Start of EXERCISE MATERIAL
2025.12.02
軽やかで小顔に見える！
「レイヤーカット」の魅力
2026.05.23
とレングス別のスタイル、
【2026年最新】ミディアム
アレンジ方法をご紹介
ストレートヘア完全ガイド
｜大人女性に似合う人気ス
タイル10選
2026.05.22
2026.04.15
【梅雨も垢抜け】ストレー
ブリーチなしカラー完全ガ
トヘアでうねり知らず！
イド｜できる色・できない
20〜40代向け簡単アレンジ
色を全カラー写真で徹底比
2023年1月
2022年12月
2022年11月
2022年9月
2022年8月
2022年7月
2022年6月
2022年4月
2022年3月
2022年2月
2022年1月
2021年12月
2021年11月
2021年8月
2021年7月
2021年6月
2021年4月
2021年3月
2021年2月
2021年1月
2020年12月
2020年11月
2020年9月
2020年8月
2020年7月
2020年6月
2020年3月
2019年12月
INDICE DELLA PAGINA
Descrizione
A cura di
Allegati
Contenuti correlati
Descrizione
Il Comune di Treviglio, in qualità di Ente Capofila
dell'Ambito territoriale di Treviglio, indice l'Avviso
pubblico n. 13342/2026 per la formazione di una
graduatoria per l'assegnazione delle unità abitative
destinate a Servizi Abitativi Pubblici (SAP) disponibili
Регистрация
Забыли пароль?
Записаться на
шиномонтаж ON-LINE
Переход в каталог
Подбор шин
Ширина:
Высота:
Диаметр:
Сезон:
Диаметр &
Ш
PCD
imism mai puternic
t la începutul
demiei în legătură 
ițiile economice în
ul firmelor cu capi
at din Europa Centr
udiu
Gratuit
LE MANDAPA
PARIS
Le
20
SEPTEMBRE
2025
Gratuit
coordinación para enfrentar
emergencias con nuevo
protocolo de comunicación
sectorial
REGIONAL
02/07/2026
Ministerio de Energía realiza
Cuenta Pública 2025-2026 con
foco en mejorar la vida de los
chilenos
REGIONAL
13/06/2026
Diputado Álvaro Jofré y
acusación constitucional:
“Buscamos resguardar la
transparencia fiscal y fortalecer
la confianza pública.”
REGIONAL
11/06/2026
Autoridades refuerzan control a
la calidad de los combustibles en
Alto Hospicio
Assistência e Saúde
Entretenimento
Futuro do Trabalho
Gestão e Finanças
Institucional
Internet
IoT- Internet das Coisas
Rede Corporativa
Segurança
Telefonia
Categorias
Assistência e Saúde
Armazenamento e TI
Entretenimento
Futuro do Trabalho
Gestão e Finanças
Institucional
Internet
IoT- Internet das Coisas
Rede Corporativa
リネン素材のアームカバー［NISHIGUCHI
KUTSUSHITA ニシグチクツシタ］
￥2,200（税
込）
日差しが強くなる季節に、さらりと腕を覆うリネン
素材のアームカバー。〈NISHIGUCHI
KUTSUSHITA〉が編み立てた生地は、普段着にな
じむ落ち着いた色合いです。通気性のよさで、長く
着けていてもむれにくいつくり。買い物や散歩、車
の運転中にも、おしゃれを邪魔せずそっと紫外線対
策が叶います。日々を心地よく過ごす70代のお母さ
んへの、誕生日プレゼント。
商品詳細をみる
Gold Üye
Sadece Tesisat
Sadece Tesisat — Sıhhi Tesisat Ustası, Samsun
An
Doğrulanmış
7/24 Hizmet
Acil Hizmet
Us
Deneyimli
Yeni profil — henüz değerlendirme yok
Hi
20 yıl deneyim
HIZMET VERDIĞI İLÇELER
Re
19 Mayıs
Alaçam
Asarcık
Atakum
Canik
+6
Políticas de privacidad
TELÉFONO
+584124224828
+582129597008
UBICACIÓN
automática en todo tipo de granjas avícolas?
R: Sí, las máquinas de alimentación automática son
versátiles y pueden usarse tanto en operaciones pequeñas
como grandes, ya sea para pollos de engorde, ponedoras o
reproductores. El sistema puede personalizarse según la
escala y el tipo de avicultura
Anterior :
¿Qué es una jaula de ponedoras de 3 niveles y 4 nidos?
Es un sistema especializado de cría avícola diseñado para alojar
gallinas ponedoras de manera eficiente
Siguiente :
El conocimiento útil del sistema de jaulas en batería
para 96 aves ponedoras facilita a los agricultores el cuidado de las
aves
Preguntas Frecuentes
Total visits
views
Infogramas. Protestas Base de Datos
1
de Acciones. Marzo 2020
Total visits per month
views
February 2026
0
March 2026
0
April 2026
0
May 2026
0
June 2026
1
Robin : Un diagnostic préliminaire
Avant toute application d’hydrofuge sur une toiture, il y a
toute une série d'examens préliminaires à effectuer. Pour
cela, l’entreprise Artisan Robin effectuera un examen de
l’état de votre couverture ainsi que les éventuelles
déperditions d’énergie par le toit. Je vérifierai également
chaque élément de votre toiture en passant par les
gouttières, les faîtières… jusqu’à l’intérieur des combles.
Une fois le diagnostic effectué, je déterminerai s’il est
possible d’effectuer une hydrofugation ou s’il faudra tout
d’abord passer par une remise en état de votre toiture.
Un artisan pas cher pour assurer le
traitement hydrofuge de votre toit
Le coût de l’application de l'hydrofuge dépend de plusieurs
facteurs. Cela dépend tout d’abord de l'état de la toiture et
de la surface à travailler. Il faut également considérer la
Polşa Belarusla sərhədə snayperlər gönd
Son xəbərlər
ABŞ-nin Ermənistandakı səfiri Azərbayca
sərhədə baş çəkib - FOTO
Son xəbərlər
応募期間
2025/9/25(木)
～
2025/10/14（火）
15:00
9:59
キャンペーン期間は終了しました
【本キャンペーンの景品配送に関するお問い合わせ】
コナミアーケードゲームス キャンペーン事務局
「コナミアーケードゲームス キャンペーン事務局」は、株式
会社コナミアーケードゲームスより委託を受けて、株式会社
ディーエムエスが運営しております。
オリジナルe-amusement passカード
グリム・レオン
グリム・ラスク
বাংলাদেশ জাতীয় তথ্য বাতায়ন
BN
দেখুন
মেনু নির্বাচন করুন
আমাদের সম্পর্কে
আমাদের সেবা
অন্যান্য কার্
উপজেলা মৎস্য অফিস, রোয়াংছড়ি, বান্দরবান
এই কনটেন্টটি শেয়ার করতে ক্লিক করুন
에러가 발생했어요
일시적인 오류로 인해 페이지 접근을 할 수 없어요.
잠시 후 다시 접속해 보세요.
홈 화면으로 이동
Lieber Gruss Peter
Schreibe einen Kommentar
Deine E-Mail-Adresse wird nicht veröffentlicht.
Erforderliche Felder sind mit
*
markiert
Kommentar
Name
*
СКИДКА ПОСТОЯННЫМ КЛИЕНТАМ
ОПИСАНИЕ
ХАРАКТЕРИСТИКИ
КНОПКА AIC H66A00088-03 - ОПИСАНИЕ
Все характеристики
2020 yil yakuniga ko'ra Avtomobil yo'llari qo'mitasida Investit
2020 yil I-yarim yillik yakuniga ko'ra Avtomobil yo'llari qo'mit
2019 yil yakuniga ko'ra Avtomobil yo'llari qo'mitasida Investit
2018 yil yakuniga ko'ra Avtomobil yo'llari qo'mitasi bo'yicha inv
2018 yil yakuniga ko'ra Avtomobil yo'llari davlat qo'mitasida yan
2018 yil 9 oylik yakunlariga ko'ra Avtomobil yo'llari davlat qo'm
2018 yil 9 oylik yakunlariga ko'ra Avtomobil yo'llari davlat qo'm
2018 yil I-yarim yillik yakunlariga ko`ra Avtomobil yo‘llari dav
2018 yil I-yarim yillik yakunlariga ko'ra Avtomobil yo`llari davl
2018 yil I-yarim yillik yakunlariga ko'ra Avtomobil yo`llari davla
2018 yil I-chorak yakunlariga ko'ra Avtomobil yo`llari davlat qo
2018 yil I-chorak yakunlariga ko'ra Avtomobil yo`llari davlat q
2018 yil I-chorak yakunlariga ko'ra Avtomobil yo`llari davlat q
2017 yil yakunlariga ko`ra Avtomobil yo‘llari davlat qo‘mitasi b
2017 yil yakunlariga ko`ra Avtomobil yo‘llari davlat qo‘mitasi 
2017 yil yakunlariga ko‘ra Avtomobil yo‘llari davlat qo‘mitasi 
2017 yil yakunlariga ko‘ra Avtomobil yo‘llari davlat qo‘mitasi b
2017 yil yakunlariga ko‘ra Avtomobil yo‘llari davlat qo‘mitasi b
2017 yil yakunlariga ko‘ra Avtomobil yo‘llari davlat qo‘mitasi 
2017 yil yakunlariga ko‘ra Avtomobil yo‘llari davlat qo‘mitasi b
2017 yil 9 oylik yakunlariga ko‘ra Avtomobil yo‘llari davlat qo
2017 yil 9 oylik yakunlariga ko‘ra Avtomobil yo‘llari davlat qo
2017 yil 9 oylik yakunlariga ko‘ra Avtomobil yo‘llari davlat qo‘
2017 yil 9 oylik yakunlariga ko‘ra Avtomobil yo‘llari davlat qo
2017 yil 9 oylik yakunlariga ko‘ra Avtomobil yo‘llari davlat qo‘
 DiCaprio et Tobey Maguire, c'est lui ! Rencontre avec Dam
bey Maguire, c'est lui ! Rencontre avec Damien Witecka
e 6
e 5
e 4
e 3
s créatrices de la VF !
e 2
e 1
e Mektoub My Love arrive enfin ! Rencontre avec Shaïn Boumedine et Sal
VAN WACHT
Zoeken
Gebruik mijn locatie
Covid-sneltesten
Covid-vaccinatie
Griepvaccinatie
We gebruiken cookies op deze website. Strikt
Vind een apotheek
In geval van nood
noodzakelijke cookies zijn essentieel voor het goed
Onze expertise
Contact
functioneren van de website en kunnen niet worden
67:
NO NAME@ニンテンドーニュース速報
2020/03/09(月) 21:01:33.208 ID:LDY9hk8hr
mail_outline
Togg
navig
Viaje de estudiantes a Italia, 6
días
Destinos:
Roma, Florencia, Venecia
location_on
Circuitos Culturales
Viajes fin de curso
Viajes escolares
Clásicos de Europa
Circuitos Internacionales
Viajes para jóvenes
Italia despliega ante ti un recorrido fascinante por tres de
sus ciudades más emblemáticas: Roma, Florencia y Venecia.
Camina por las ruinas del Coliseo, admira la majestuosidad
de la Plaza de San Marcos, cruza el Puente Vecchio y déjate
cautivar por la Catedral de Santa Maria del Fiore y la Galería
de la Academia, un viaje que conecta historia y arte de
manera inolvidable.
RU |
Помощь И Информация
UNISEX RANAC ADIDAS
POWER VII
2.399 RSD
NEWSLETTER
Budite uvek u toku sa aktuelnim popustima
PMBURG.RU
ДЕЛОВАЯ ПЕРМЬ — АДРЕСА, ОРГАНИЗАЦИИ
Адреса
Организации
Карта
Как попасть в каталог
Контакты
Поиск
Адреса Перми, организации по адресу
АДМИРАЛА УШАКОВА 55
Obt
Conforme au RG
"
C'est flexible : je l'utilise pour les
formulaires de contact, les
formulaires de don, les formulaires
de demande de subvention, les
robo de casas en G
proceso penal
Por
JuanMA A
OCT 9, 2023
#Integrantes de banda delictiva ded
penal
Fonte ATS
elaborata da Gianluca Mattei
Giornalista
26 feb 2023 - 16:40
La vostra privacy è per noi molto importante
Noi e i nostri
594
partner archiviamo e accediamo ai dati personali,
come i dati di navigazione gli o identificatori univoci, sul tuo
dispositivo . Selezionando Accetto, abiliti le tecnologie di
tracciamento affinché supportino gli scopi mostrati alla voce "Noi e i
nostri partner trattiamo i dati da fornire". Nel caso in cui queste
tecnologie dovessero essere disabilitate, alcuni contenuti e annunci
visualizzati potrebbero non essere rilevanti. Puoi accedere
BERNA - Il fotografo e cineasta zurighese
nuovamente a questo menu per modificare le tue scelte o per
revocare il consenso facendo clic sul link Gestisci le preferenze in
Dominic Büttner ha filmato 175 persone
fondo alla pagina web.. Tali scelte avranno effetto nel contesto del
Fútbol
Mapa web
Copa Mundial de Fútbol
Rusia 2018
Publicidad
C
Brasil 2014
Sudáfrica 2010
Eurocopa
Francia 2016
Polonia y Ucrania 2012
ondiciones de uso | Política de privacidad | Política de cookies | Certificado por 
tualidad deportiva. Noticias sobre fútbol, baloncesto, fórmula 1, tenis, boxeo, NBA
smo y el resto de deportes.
End of EXERCISE MATERIAL
WHAT YOU ARE ASKED TO DO:
Set down, exactly as they appear, the lines above from the first one to the line that holds "Il Comune di", both included, please, and no others.

SOLUTION BELOW:
2025.12.02
軽やかで小顔に見える！
「レイヤーカット」の魅力
2026.05.23
とレングス別のスタイル、
【2026年最新】ミディアム
アレンジ方法をご紹介
ストレートヘア完全ガイド
｜大人女性に似合う人気ス
タイル10選
2026.05.22
2026.04.15
【梅雨も垢抜け】ストレー
ブリーチなしカラー完全ガ
トヘアでうねり知らず！
イド｜できる色・できない
20〜40代向け簡単アレンジ
色を全カラー写真で徹底比
2023年1月
2022年12月
2022年11月
2022年9月
2022年8月
2022年7月
2022年6月
2022年4月
2022年3月
2022年2月
2022年1月
2021年12月
2021年11月
2021年8月
2021年7月
2021年6月
2021年4月
2021年3月
2021年2月
2021年1月
2020年12月
2020年11月
2020年9月
2020年8月
2020年7月
2020年6月
2020年3月
2019年12月
INDICE DELLA PAGINA
Descrizione
A cura di
Allegati
Contenuti correlati
Descrizione
Il Comune di Treviglio, in qualità di Ente Capofila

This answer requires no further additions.